**Task requirements**
Give back the records below exactly, omitting the pictures.

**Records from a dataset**
--- --- ---
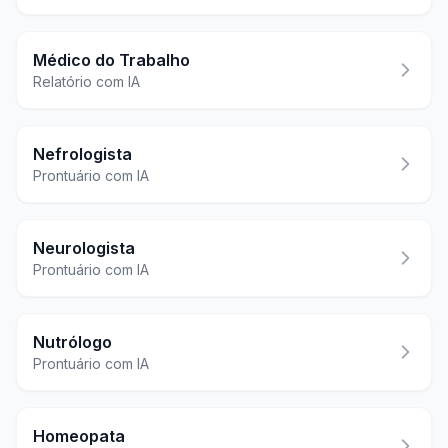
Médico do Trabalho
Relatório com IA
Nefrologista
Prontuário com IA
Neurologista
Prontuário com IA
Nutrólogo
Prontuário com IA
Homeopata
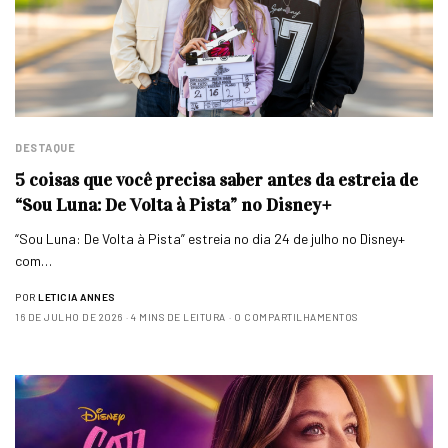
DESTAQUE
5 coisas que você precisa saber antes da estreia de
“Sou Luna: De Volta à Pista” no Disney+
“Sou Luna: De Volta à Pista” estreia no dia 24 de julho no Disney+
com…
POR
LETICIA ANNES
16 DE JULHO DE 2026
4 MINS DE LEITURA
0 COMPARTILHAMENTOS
--- --- ---
**Result below**
Médico do Trabalho
Relatório com IA
Nefrologista
Prontuário com IA
Neurologista
Prontuário com IA
Nutrólogo
Prontuário com IA
Homeopata
DESTAQUE
5 coisas que você precisa saber antes da estreia de
“Sou Luna: De Volta à Pista” no Disney+
“Sou Luna: De Volta à Pista” estreia no dia 24 de julho no Disney+
com…
POR
LETICIA ANNES
16 DE JULHO DE 2026
4 MINS DE LEITURA
0 COMPARTILHAMENTOS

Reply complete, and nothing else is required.